Patients were excluded if they had cancer, their surgery was not performed by a gynecologist, or their BMI data was missing.

A majority of patients (13,000) had a BMI of 30 kg/m2 or greater.

Compared with patients with a normal BMI of 24 kg/m2, patients with a BMI of 39 kg/m2 had the lowest odds of reoperation (adjusted odds ratio, 0.73; P = .02). Patients with BMIs of 29 kg/m2 and 34 kg/m2 were also at lower odds of reoperation, with adjusted odds ratios of 0.83 (P = .003) and 0.75 (P = .005), respectively.

Patients with a low normal BMI of 18.5 kg/m2 were at a higher risk of reoperation (aOR = 1.33; P = .001).

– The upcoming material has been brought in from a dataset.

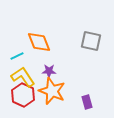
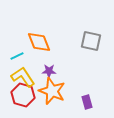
red hexagon: rotated 10 degrees counterclockwise
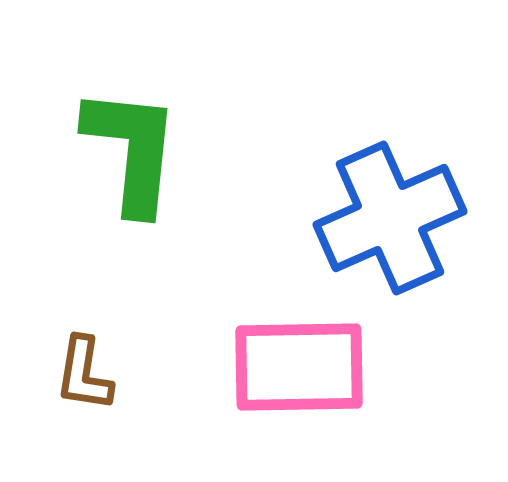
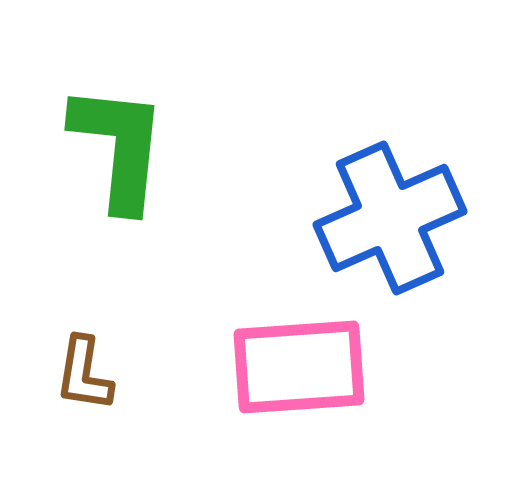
green L-shape: moved 13 px left, 3 px up
pink rectangle: rotated 3 degrees counterclockwise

Researchers were unable to comment on women with a BMI of 45 kg/m2 or greater, due to the limited number of women in this group.

Researchers did not have access to the reason for reoperation, which may have limited the scope of the study.

“The next thing to be evaluated is what is the protective effect of the increasing BMI on reoperation and also look at variables that may put low normal BMI women at risk for reoperation,” Dr. Moulder said.

The researchers reported having no relevant financial disclosures.